• Exercise brief: Output all the records word for word. Drop the pictures.

• Records shown:
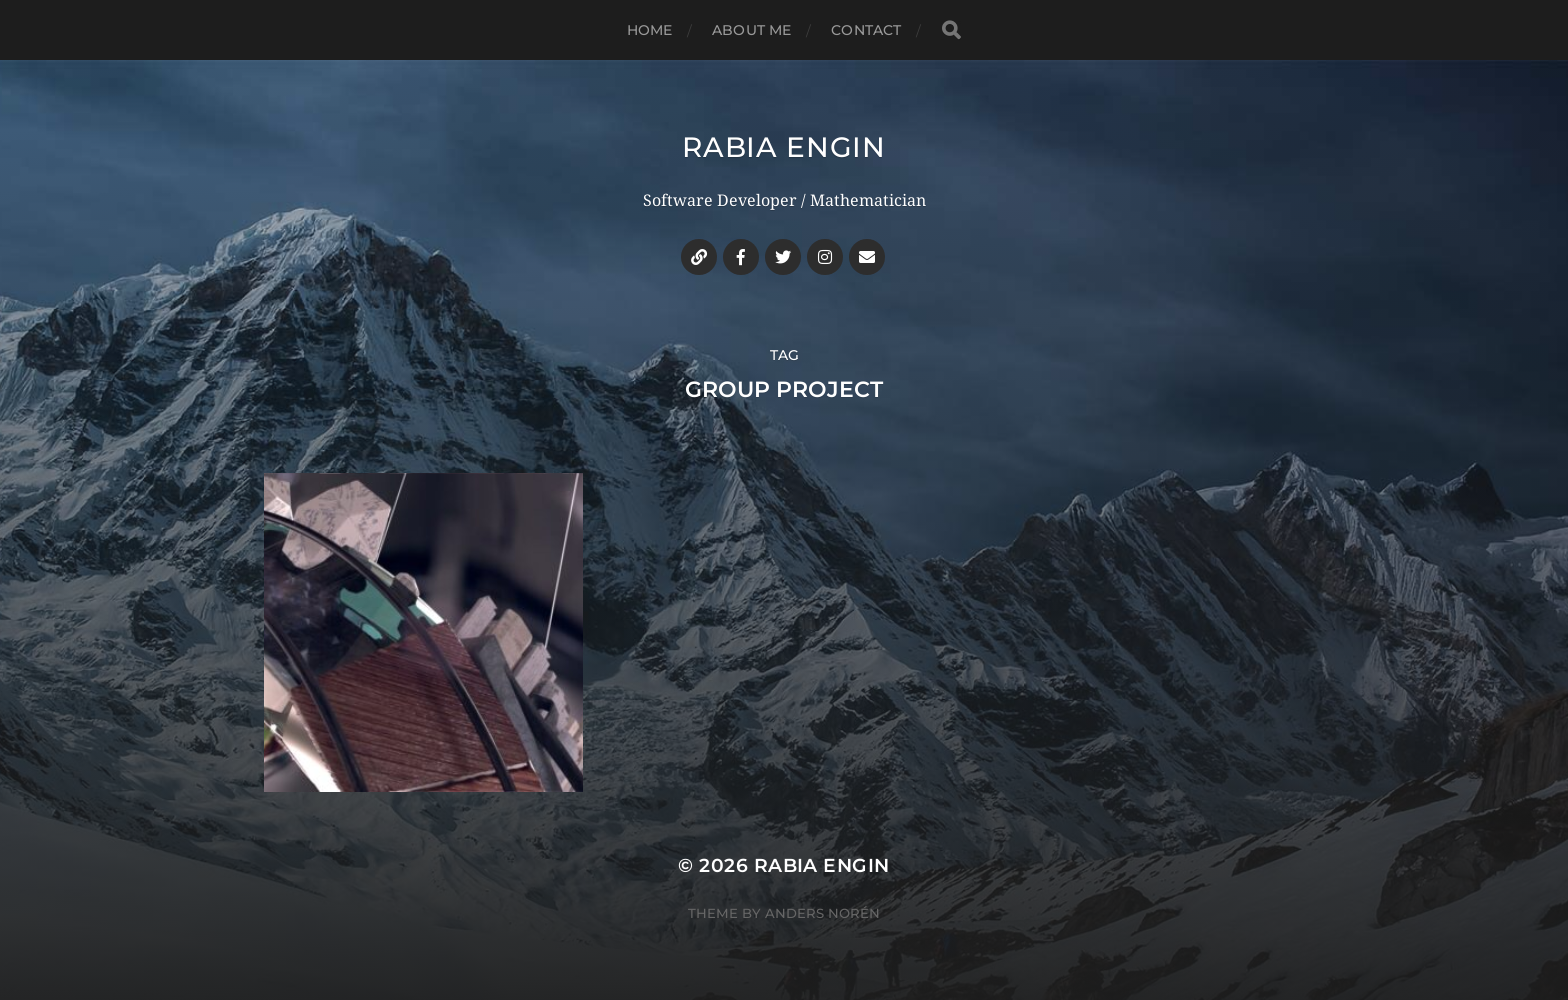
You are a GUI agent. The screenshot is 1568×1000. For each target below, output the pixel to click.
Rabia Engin (784, 147)
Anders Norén (822, 913)
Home (650, 30)
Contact (866, 30)
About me (751, 30)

• Exercise result:
You are a GUI agent. The screenshot is 1568×1000. For each target below, output the pixel to click.
Rabia Engin (784, 147)
Anders Norén (822, 913)
Home (650, 30)
Contact (866, 30)
About me (751, 30)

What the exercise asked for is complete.